On July 22, 2008, WWE adapted a more family-friendly format and their programming received a TV-PG rating, starting the PG Era. The final ECW program aired on February 16, 2010, after which it was replaced with NXT.

On April 7, 2011, WWE, via the WWE Corporate website, the company ceased using the full name World Wrestling Entertainment and henceforth referred to itself solely as WWE, making the latter an orphan initialism. This was said to reflect WWE's global entertainment expansion away from the ring with the ultimate goal of acquiring entertainment companies and putting a focus on television, live events, and film production. WWE noted that their new company model was put into effect with the relaunch of Tough Enough, being a non-scripted program (contrary to the scripted nature of professional wrestling) and with the launch of the WWE Network (at the time scheduled to launch in 2012; later pushed back to 2014). However, the legal name of the company remained as World Wrestling Entertainment, Inc.

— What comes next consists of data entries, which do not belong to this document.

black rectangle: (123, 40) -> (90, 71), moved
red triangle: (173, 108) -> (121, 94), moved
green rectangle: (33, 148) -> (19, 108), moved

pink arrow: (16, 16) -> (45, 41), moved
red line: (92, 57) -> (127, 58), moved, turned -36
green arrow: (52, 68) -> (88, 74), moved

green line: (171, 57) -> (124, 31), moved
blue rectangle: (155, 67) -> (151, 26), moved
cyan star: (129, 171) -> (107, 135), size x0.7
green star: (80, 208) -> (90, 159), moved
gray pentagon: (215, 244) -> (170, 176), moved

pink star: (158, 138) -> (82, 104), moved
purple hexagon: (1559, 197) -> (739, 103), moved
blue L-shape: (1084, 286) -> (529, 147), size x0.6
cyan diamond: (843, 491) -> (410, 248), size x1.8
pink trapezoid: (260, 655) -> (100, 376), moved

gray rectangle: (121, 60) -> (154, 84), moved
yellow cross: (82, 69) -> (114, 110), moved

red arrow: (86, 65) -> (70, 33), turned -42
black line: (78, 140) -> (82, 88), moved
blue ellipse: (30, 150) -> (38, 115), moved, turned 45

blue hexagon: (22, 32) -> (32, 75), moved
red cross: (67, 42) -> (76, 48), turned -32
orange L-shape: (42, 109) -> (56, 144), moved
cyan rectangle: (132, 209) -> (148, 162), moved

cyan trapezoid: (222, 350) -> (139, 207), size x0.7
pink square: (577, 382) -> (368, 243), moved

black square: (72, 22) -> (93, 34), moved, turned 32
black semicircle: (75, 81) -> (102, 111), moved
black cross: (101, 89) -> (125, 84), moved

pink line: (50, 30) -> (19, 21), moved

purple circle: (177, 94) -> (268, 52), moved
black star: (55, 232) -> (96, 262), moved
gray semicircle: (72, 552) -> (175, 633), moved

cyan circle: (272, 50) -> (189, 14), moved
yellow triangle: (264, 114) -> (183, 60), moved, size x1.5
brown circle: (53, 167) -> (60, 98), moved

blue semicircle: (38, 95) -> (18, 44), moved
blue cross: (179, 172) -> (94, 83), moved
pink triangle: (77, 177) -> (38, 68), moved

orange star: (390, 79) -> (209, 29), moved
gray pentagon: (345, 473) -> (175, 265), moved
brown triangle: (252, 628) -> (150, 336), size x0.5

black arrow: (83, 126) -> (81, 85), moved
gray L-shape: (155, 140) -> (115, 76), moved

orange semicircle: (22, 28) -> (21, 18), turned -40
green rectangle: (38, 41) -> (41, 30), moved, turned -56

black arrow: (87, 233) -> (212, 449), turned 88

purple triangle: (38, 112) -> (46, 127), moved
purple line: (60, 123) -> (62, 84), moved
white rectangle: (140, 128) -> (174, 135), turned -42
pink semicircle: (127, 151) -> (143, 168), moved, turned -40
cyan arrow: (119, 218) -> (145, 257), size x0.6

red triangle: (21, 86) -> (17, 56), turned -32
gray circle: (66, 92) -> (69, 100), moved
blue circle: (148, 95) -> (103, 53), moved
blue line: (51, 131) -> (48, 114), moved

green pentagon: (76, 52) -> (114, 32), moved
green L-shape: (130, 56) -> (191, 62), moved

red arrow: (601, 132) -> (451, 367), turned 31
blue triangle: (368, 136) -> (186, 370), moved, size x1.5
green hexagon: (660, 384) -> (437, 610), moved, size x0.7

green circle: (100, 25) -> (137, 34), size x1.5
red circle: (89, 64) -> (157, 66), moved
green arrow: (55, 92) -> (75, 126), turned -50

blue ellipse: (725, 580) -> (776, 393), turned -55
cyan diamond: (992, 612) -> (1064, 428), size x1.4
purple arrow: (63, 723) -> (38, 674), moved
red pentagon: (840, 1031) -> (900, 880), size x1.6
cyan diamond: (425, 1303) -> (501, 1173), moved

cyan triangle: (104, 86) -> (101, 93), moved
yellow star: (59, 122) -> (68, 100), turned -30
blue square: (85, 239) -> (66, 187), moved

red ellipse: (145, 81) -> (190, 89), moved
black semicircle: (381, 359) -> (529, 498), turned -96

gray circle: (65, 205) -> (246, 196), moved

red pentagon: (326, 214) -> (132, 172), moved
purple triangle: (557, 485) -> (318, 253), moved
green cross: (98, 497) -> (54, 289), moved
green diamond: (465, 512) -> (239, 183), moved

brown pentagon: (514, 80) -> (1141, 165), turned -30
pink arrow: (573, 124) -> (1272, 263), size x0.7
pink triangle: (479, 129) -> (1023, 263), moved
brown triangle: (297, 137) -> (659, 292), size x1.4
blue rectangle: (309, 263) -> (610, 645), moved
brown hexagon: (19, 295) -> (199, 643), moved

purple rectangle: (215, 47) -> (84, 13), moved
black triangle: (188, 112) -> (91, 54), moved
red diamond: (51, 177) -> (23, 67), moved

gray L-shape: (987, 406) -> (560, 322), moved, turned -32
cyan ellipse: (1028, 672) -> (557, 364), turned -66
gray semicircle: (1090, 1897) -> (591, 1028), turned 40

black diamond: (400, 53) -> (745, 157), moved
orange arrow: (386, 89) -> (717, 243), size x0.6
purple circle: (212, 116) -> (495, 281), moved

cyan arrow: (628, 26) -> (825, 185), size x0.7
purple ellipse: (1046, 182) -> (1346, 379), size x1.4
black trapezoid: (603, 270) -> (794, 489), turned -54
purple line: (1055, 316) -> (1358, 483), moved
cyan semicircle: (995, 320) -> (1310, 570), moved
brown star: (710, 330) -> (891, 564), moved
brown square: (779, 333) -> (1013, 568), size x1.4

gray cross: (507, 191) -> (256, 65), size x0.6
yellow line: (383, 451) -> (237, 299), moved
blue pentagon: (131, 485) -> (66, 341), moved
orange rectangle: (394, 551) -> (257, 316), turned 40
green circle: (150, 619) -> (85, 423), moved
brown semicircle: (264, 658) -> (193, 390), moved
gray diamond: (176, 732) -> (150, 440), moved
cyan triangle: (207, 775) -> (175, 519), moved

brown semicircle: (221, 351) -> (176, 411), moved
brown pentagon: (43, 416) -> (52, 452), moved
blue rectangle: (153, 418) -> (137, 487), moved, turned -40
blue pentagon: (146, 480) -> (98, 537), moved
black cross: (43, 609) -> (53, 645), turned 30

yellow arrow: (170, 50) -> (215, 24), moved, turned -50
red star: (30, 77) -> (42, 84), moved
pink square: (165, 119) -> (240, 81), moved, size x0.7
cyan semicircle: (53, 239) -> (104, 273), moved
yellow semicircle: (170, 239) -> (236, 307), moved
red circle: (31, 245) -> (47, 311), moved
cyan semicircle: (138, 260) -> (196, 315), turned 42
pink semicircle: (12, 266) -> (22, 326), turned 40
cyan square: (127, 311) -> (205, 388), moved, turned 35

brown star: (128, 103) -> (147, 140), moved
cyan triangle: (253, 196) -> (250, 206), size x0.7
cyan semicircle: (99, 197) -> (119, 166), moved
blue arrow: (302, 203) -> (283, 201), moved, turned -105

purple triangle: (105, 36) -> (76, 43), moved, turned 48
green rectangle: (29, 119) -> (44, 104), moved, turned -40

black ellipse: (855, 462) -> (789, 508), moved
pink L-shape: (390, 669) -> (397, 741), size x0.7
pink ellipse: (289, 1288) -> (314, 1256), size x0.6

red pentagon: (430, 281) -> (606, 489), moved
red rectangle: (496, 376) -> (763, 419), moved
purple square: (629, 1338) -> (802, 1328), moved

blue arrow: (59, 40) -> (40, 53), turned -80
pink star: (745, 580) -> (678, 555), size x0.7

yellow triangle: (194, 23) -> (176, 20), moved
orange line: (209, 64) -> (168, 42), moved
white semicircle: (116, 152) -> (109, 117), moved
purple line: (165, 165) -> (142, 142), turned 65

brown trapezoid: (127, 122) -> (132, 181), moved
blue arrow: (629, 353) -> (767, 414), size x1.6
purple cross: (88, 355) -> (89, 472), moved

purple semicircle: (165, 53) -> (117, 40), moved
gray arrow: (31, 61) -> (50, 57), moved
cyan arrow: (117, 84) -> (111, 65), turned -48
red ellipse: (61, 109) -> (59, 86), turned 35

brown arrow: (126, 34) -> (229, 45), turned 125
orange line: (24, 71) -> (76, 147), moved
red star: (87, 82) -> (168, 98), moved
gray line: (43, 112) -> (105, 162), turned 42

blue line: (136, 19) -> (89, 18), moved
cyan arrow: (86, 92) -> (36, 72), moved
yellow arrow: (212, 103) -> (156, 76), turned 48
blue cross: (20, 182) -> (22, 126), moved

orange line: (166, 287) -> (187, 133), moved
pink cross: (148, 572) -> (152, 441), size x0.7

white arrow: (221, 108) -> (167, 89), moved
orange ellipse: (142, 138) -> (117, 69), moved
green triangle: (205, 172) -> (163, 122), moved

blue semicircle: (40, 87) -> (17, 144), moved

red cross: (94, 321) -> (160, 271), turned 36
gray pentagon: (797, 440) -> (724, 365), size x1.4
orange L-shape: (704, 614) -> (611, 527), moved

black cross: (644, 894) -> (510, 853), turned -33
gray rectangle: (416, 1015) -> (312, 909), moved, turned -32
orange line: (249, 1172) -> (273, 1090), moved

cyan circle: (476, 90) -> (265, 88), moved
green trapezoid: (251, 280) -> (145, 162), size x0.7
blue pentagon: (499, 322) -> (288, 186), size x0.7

Beginning with the August 29, 2011 episode, Raw – referred to as Raw Supershow – featured talent from both Raw and SmackDown (the "Supershow" epithet would be dropped on July 23, 2012). Championships previously exclusive to one show or the other were available for wrestlers from any show to compete for; the "Supershow" format would mark the end of the brand split, as all programming and live events (until July 2016) featured the full WWE roster.

In 2013, the company built the sports medicine and training facility WWE Performance Center in the east Orange County, Florida in partnership with Full Sail University from Winter Park, Florida. The training facility is targeted at career and athletic development for the company's wrestlers. Full Sail is also home base to WWE's NXT brand, which served as a developmental territory for WWE.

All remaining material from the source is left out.